Have Your Iceberg Cubed, Not Sorted: Meet Qbeast's OTree Index

Open table formats like Apache Iceberg and Delta Lake have a clustering problem. You partition your data, sort it, maybe throw Z-ordering at it. But partitions get imbalanced, distributions shift, and your layout drifts the moment new data arrives.

Qbeast, a Barcelona-based startup, has a different idea.

It's called the OTree multidimensional index. No fixed partition keys. No sort orders. Data gets organized into adaptive hypercubes that subdivide based on actual data distribution. Each row maps to a point in multidimensional space defined by your indexed columns.
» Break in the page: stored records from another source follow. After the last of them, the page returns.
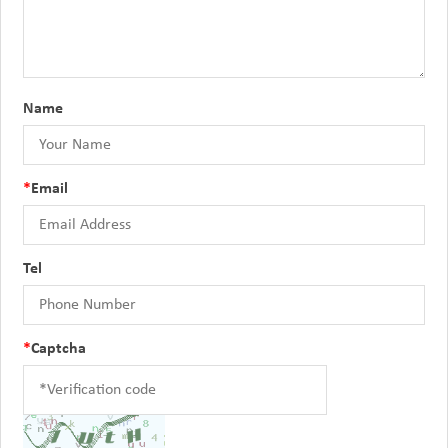
Name
*
Email
Tel
*
Captcha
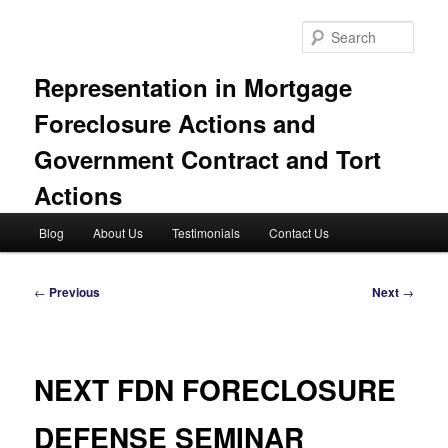
Skip
to
Sear
primary
content
Representation in Mortgage
Foreclosure Actions and
Government Contract and Tort
Actions
Main
Blog
About Us
Testimonials
Contact Us
menu
Post
←
Previous
Next
→
navigation
NEXT FDN FORECLOSURE
DEFENSE SEMINAR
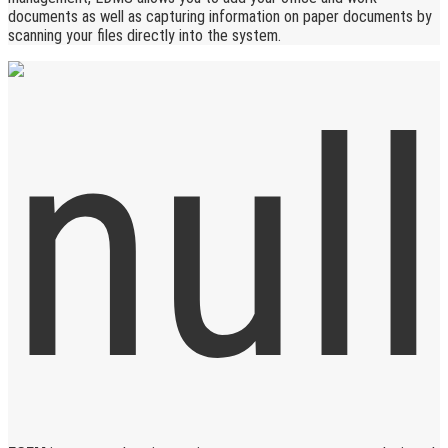
documents as well as capturing information on paper documents by
scanning your files directly into the system.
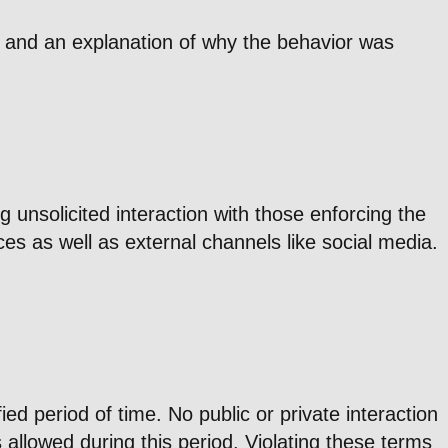
on and an explanation of why the behavior was
 unsolicited interaction with those enforcing the
es as well as external channels like social media.
d period of time. No public or private interaction
s allowed during this period. Violating these terms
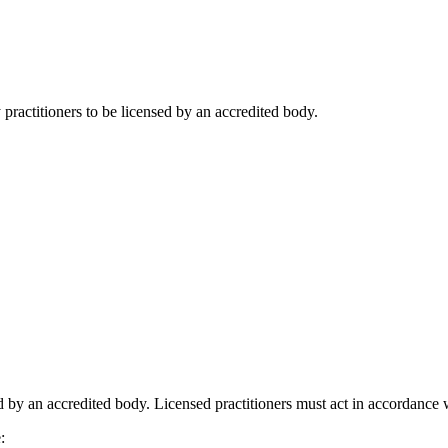
practitioners to be licensed by an accredited body.
 by an accredited body. Licensed practitioners must act in accordance wi
:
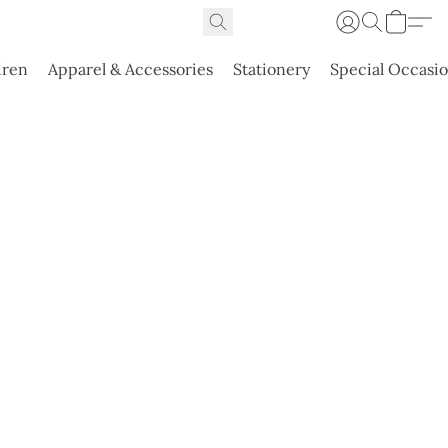
dren
Apparel & Accessories
Stationery
Special Occasi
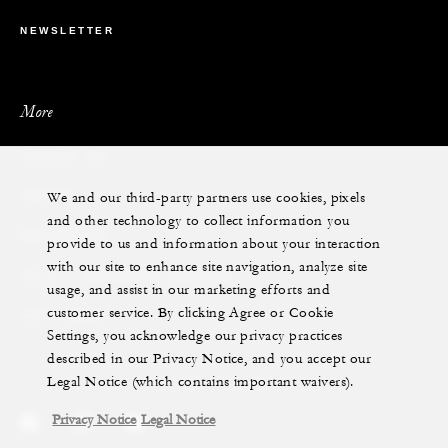
NEWSLETTER
More
PRIVATE JET
We and our third-party partners use cookies, pixels
YACHTS
and other technology to collect information you
RESIDENCES
provide to us and information about your interaction
with our site to enhance site navigation, analyze site
VILLA & RESIDENCE RENTALS
usage, and assist in our marketing efforts and
customer service. By clicking Agree or Cookie
GIFT CARDS
Settings, you acknowledge our privacy practices
described in our Privacy Notice, and you accept our
Legal Notice (which contains important waivers).
Privacy Notice
Legal Notice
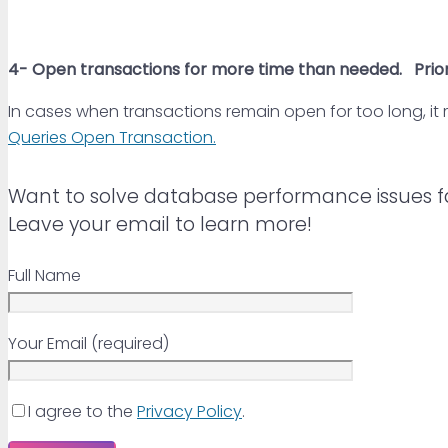
4-
Open transactions for more time than needed
.
Prior
In cases when transactions remain open for too long, it
Queries Open Transaction.
Want to solve database performance issues f
Leave your email to learn more!
Full Name
Your Email (required)
I agree to the
Privacy Policy
.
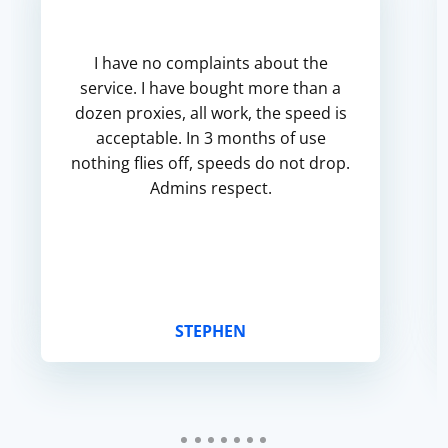
I have no complaints about the
service. I have bought more than a
dozen proxies, all work, the speed is
acceptable. In 3 months of use
nothing flies off, speeds do not drop.
Admins respect.
STEPHEN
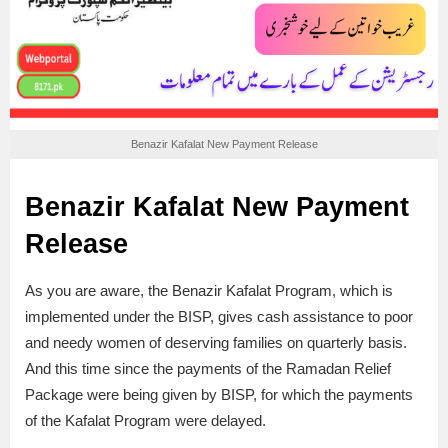
Benazir Kafalat New Payment Release
Benazir Kafalat New Payment
Release
As you are aware, the Benazir Kafalat Program, which is
implemented under the BISP, gives cash assistance to poor
and needy women of deserving families on quarterly basis.
And this time since the payments of the Ramadan Relief
Package were being given by BISP, for which the payments
of the Kafalat Program were delayed.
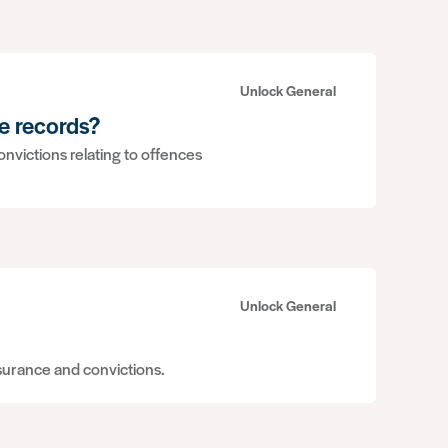
Unlock General
e records?
nvictions relating to offences
Unlock General
nsurance and convictions.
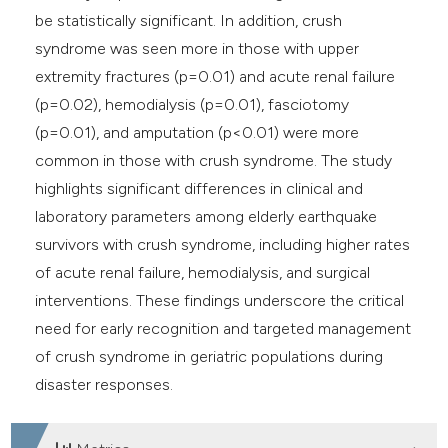
be statistically significant. In addition, crush
syndrome was seen more in those with upper
extremity fractures (p=0.01) and acute renal failure
(p=0.02), hemodialysis (p=0.01), fasciotomy
(p=0.01), and amputation (p<0.01) were more
common in those with crush syndrome. The study
highlights significant differences in clinical and
laboratory parameters among elderly earthquake
survivors with crush syndrome, including higher rates
of acute renal failure, hemodialysis, and surgical
interventions. These findings underscore the critical
need for early recognition and targeted management
of crush syndrome in geriatric populations during
disaster responses.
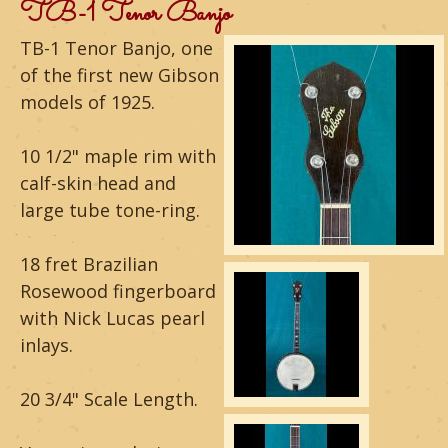
m
TB-1 Tenor Banjo
o
TB-1 Tenor Banjo, one
of the first new Gibson
u
models of 1925.
n
10 1/2" maple rim with
t
calf-skin head and
a
large tube tone-ring.
i
18 fret Brazilian
n
Rosewood fingerboard
with Nick Lucas pearl
G
inlays.
u
i
20 3/4" Scale Length.
t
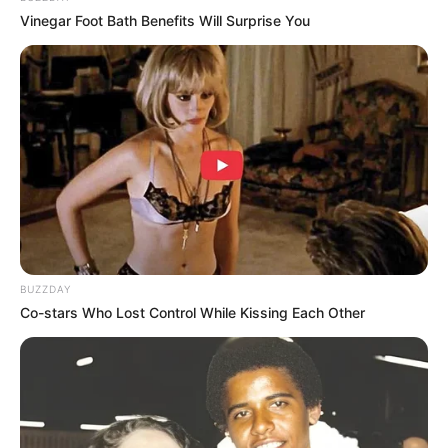
Vinegar Foot Bath Benefits Will Surprise You
(foto: instagram/tashaurbach)
5. Ia baru-baru ini masuk ke agensi tempat bibinya
berada yakni Beehave Entertainment
BUZZDAY
Co-stars Who Lost Control While Kissing Each Other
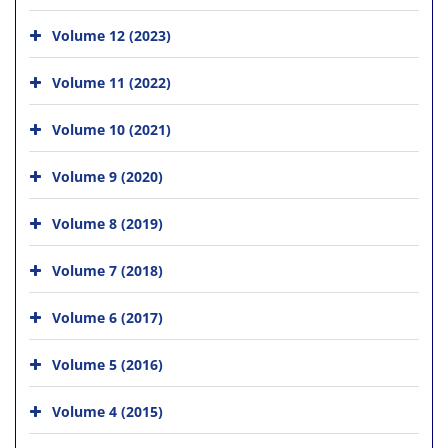
Volume 12 (2023)
Volume 11 (2022)
Volume 10 (2021)
Volume 9 (2020)
Volume 8 (2019)
Volume 7 (2018)
Volume 6 (2017)
Volume 5 (2016)
Volume 4 (2015)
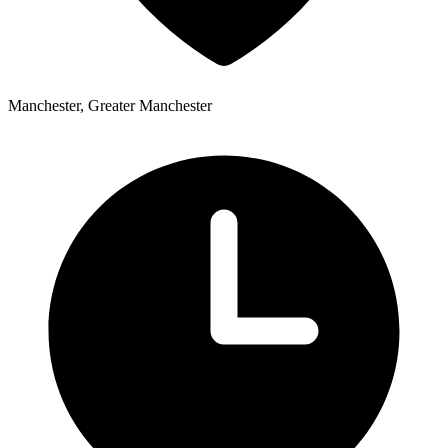
Manchester, Greater Manchester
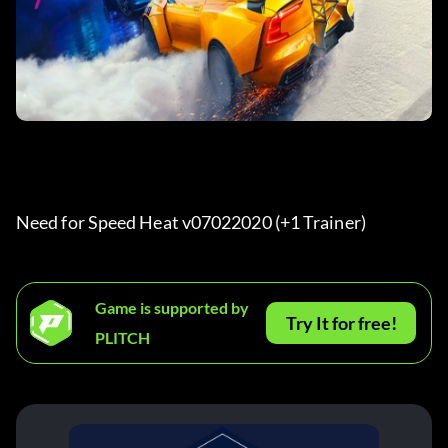
Need for Speed Heat v07022020 (+1 Trainer) 
Game is supported by
Try It for free!
PLITCH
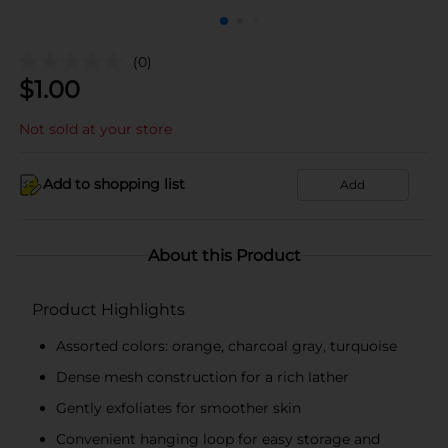
(0)
$
1.00
Not sold at your store
Add to shopping list
Add
About this Product
Product Highlights
Assorted colors: orange, charcoal gray, turquoise
Dense mesh construction for a rich lather
Gently exfoliates for smoother skin
Convenient hanging loop for easy storage and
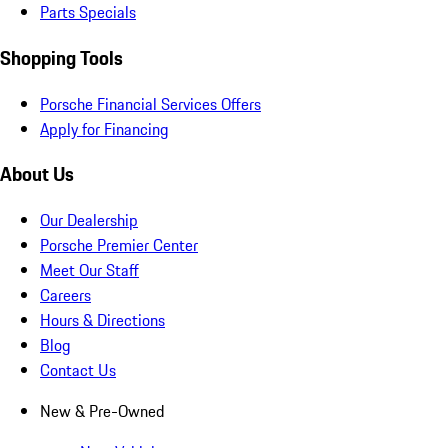
Parts Specials
Shopping Tools
Porsche Financial Services Offers
Apply for Financing
About Us
Our Dealership
Porsche Premier Center
Meet Our Staff
Careers
Hours & Directions
Blog
Contact Us
New & Pre-Owned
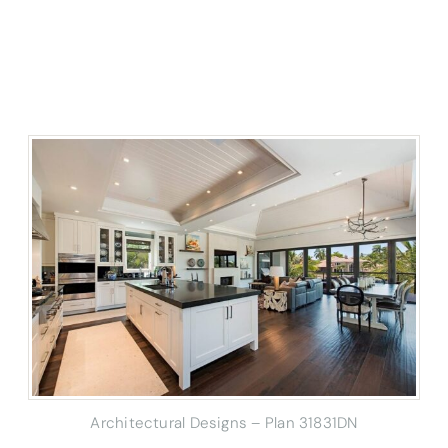
Architectural Designs – Plan 31831DN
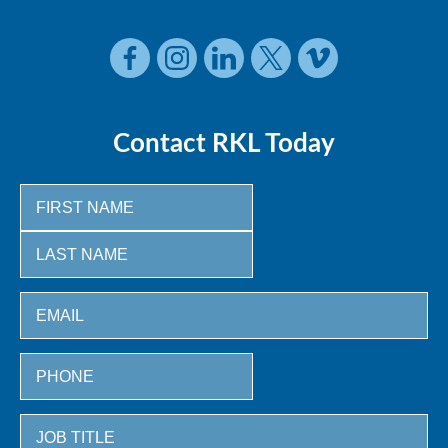
Contact RKL Today
First
Last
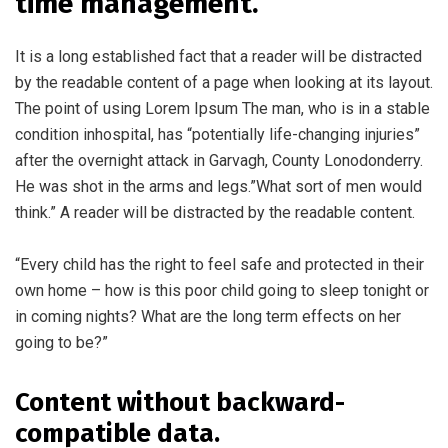
time management.
It is a long established fact that a reader will be distracted
by the readable content of a page when looking at its layout.
The point of using Lorem Ipsum The man, who is in a stable
condition inhospital, has “potentially life-changing injuries”
after the overnight attack in Garvagh, County Lonodonderry.
He was shot in the arms and legs.”What sort of men would
think.” A reader will be distracted by the readable content.
“Every child has the right to feel safe and protected in their
own home – how is this poor child going to sleep tonight or
in coming nights? What are the long term effects on her
going to be?”
Content without backward-
compatible data.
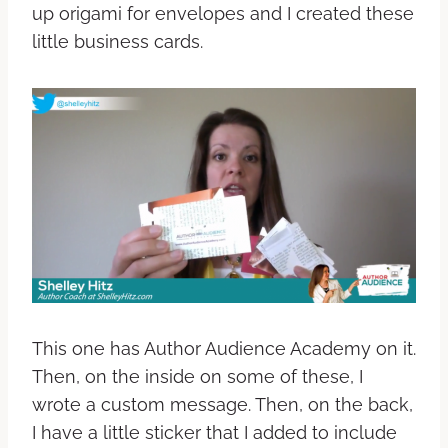
up origami for envelopes and I created these
little business cards.
This one has Author Audience Academy on it.
Then, on the inside on some of these, I
wrote a custom message. Then, on the back,
I have a little sticker that I added to include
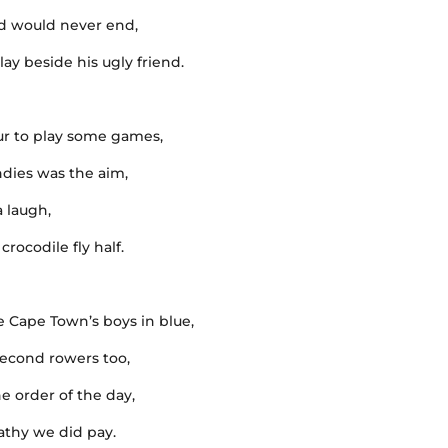
ed would never end,
ay beside his ugly friend.
ur to play some games,
dies was the aim,
a laugh,
rocodile fly half.
 Cape Town’s boys in blue,
second rowers too,
he order of the day,
pathy we did pay.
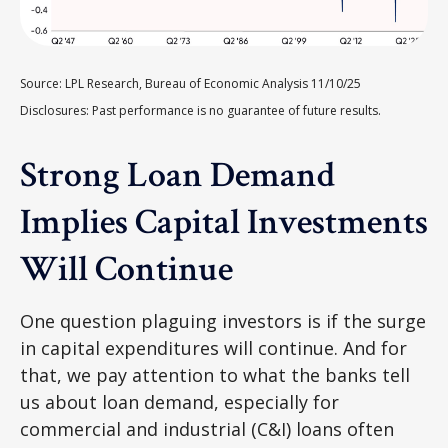
Source: LPL Research, Bureau of Economic Analysis 11/10/25
Disclosures: Past performance is no guarantee of future results.
Strong Loan Demand
Implies Capital Investments
Will Continue
One question plaguing investors is if the surge
in capital expenditures will continue. And for
that, we pay attention to what the banks tell
us about loan demand, especially for
commercial and industrial (C&I) loans often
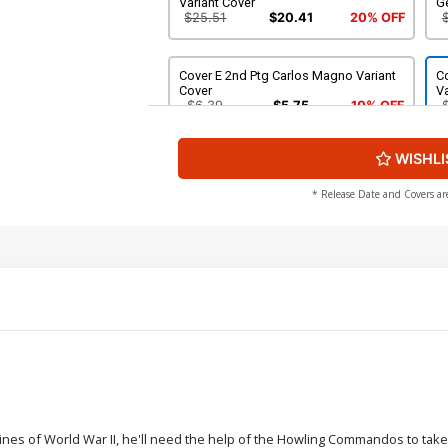
Variant Cover
G
$25.51
$20.41
20% OFF
Cover E 2nd Ptg Carlos Magno Variant
Co
Cover
Va
$6.39
$5.75
10% OFF
WISHLI
* Release Date and Covers ar
ines of World War II, he'll need the help of the Howling Commandos to take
Cubes split automatically when they fill up. Two indexed columns give you four subcubes per split. Three columns give you eight. Values get normalized to the 0 to 1 range, keeping nearby data close in space.

The approach came out of research at the Barcelona Supercomputing Center. Flavio Junqueira, Qbeast's co-founder and CTO, knows distributed systems. He was a founding committer of Apache ZooKeeper at Yahoo! Research and later worked on Apache Kafka at Confluent. The OTree stays compatible with query engines like Apache Spark, which matters for real adoption.

Qbeast challenges two assumptions: that indexes exist mainly to speed up reads, and that open table formats can't use tree-based indexes.

Stop forcing data into rigid structures. Let the index adapt to the data.